Not all the trains that snake around the boroughs are subterranean. The N train, on which Kyle and Linda rode to Astoria, glides under the river past its last stop in Manhattan and emerges in Queens to continue along elevated tracks. Once upon a time you could look out from the train windows and see the World Trade Center before it came tumbling down in a morning of terror. Kyle remembered the days immediately following, when a plume of smoke rose from the hole in the ground that had been the Twin Towers. He couldn’t believe nearly thirteen years had passed since then.

Kyle and Danny went to Astoria almost every weekend to visit Danny’s parents in their row house on 28th Street. He knew the neighborhood well. He knew the Kaufman Astoria Studios. He knew the Museum of the Moving Image, housed in the same complex. He knew Steinway Street, named after the world famous piano makers. And he knew the Greek feeling of the area, still populated by Greek families who had lived here for generations and who still gave Astoria its flavor. They were mixed now with Iranians, Pakistanis, pockets of other Middle Eastern immigrants, and not a few gay people. Astoria was once known for being both affordable and quite nice, and as Manhattan became ever more expensive and out of reach for the average person, Astoria became a favorite refuge. You could get a large one-bedroom, maybe even a two-bedroom, for what you would pay for a studio in Chelsea.
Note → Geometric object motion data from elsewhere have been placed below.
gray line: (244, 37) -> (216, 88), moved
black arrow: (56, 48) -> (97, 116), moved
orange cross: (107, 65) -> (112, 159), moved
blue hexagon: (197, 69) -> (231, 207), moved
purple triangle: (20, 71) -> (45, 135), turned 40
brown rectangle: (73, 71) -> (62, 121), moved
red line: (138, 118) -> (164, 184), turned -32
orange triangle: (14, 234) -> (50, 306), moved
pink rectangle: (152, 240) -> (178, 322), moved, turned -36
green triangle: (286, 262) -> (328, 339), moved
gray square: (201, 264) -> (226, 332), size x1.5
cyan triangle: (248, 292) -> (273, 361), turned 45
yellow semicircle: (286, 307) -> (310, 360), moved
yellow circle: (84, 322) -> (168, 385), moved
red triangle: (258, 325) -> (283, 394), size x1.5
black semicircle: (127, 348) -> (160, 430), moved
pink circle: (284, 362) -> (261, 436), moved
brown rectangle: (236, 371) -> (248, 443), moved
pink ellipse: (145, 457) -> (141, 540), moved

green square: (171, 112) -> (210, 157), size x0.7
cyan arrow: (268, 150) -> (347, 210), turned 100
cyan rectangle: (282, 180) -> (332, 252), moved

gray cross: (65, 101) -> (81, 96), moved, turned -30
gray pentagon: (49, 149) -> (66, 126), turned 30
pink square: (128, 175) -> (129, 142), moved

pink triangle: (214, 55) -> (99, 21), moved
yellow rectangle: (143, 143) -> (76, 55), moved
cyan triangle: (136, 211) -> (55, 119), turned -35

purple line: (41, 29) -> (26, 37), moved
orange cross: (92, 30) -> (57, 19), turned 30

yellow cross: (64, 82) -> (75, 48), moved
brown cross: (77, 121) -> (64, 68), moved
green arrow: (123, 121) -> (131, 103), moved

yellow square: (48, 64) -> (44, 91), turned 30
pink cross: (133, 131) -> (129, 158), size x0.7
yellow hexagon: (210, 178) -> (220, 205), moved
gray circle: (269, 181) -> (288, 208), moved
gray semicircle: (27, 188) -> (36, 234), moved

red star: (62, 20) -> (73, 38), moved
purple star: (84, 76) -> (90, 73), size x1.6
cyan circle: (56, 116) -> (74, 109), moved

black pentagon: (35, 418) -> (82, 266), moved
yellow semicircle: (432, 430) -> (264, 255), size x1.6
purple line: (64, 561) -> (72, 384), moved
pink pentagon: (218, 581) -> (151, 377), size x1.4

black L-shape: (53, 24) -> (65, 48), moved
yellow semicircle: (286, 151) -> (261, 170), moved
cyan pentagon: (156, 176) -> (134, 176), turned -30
The migration brought higher prices, and Astoria was no longer the hidden gem it once was, but still a very nice place to live just a stone’s throw from Manhattan.

“I love the skyline,” Linda said, looking out the window as the train eased along the tracks, turning and running parallel to the East Side.

“Everybody does,” Kyle replied. And it was true. No matter how often he’d thought of leaving New York City, he never stopped being thrilled by the sight of it from a distance. “It may not be the greatest city in the world—don’t tell New York that—but it’s the greatest skyline. It calls to you.”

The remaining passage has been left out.